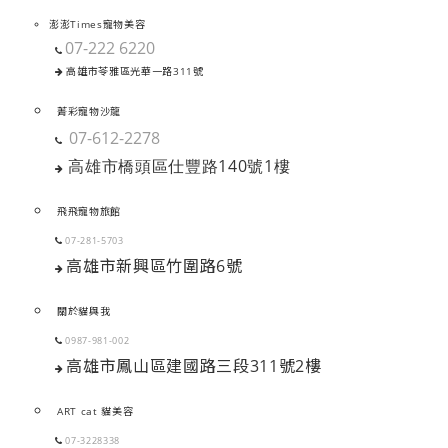
澎澎Times寵物美容
07-222 6220
高雄市苓雅區光華一路311號
菁彩寵物沙龍
07-612-2278
高雄市橋頭區仕豐路140號1樓
飛飛寵物旅館
07-281-5703
高雄市新興區竹圍路6號
關於貓與我
0987-981-002
高雄市鳳山區建國路三段311號2樓
ART cat 貓美容
07-3228338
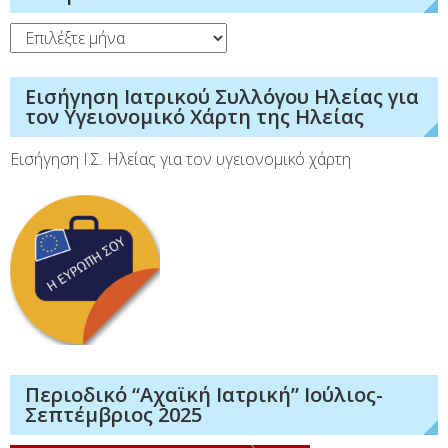
Ιστορικό
Εισήγηση Ιατρικού Συλλόγου Ηλείας για
τον Υγειονομικό Χάρτη της Ηλείας
Εισήγηση Ι.Σ. Ηλείας για τον υγειονομικό χάρτη
Περιοδικό “Αχαϊκή Ιατρική” Ιούλιος-
Σεπτέμβριος 2025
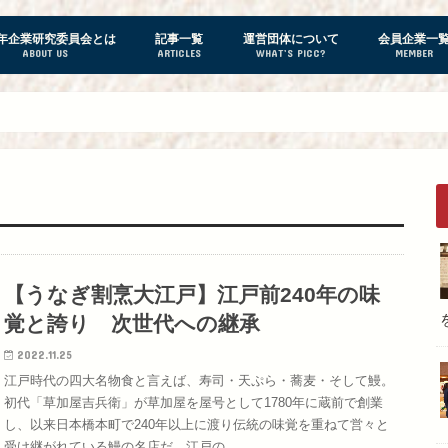
0年企業研究委員会とは
記事一覧
運営団体について
会員企業一
ABOUT US
ARTICLES
WHAT’S PICC?
MEMBER
企業家インタビュー
企業家レポート
【うなぎ割烹大江戸】江戸前240年の味
覚と誇り 次世代への継承
2022.11.25
江戸時代の四大名物食と言えば、寿司・天ぷら・蕎麦・そして鰻。
初代「草加屋吉兵衛」が草加屋を屋号として1780年に蔵前で創業
し、以来日本橋本町で240年以上に渡り伝統の味覚を重ねて営々と
受け継がれている鰻の名店だ。江戸の…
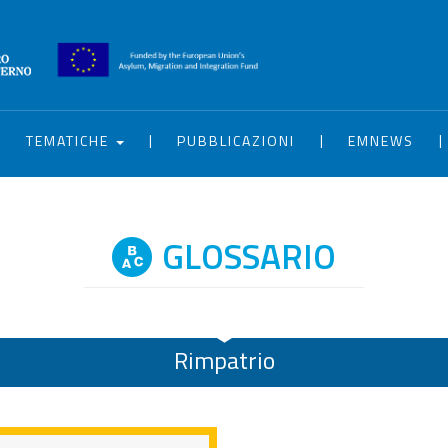
|
|
|
|
TEMATICHE
PUBBLICAZIONI
EMNEWS
GLOSSARIO
Rimpatrio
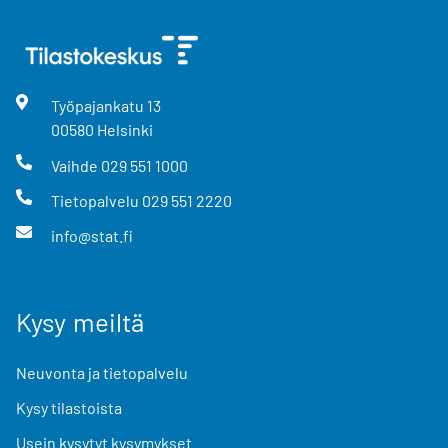
Työpajankatu
13
00580
Helsinki
Vaihde
029 551 1000
Tietopalvelu
029 551 2220
info@stat.fi
Kysy meiltä
Neuvonta ja tietopalvelu
Kysy tilastoista
Usein kysytyt kysymykset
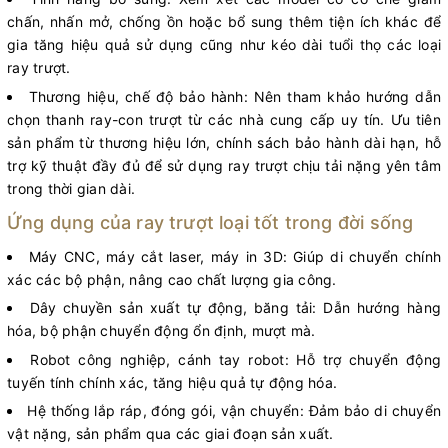
chấn, nhấn mở, chống ồn hoặc bổ sung thêm tiện ích khác để
gia tăng hiệu quả sử dụng cũng như kéo dài tuổi thọ các loại
ray trượt.
Thương hiệu, chế độ bảo hành: Nên tham khảo hướng dẫn
chọn thanh ray-con trượt từ các nhà cung cấp uy tín. Ưu tiên
sản phẩm từ thương hiệu lớn, chính sách bảo hành dài hạn, hỗ
trợ kỹ thuật đầy đủ để sử dụng ray trượt chịu tải nặng yên tâm
trong thời gian dài.
Ứng dụng của ray trượt loại tốt trong đời sống
Máy CNC, máy cắt laser, máy in 3D: Giúp di chuyển chính
xác các bộ phận, nâng cao chất lượng gia công.
Dây chuyền sản xuất tự động, băng tải: Dẫn hướng hàng
hóa, bộ phận chuyển động ổn định, mượt mà.
Robot công nghiệp, cánh tay robot: Hỗ trợ chuyển động
tuyến tính chính xác, tăng hiệu quả tự động hóa.
Hệ thống lắp ráp, đóng gói, vận chuyển: Đảm bảo di chuyển
vật nặng, sản phẩm qua các giai đoạn sản xuất.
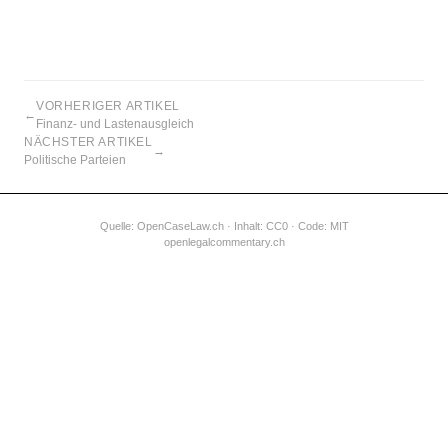
VORHERIGER ARTIKEL
←
Finanz- und Lastenausgleich
NÄCHSTER ARTIKEL
→
Politische Parteien
Quelle:
OpenCaseLaw.ch
· Inhalt: CC0 · Code: MIT
openlegalcommentary.ch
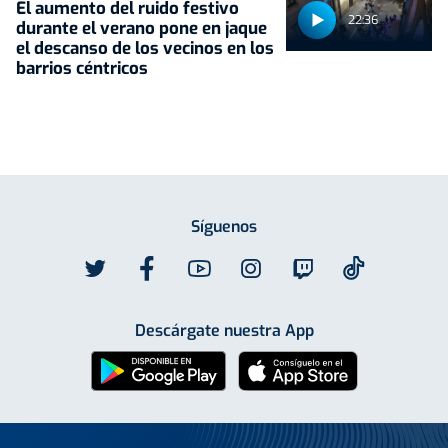
El aumento del ruido festivo
22:36
durante el verano pone en jaque
el descanso de los vecinos en los
barrios céntricos
Síguenos
Descárgate nuestra App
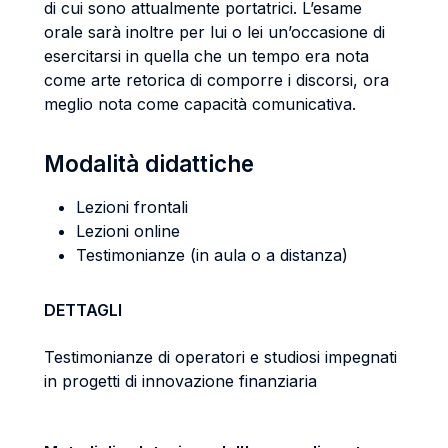
di cui sono attualmente portatrici. L’esame
orale sarà inoltre per lui o lei un’occasione di
esercitarsi in quella che un tempo era nota
come arte retorica di comporre i discorsi, ora
meglio nota come capacità comunicativa.
Modalità didattiche
Lezioni frontali
Lezioni online
Testimonianze (in aula o a distanza)
DETTAGLI
Testimonianze di operatori e studiosi impegnati
in progetti di innovazione finanziaria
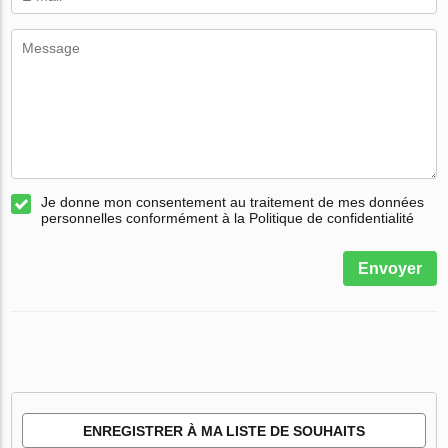
Je donne mon consentement au traitement de mes données
personnelles conformément à la Politique de confidentialité
Envoyer
ENREGISTRER À MA LISTE DE SOUHAITS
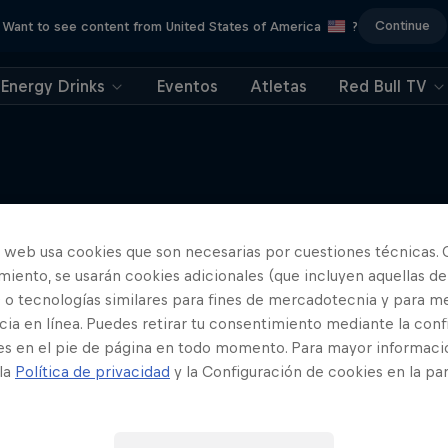
Continue
Want to see content from United States of America
?
Energy Drinks
Eventos
Atletas
Red Bull TV
Marc Márquez – All
Marc Márquez quiere seguir sien
Más contenidos similares
o web usa cookies que son necesarias por cuestiones técnicas. 
de MotoGP™
iento, se usarán cookies adicionales (que incluyen aquellas de
1 Temporada · 5 episodi
 o tecnologías similares para fines de mercadotecnia y para me
ia en línea. Puedes retirar tu consentimiento mediante la conf
MOTOGP
es en el pie de página en todo momento. Para mayor informaci
 la
Política de privacidad
y la Configuración de cookies en la pa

== Work to complete ==
Every line that contains the string "chuyển" should be copied from the records.

== The answer ==
Máy CNC, máy cắt laser, máy in 3D: Giúp di chuyển chính
hóa, bộ phận chuyển động ổn định, mượt mà.
Robot công nghiệp, cánh tay robot: Hỗ trợ chuyển động
Hệ thống lắp ráp, đóng gói, vận chuyển: Đảm bảo di chuyển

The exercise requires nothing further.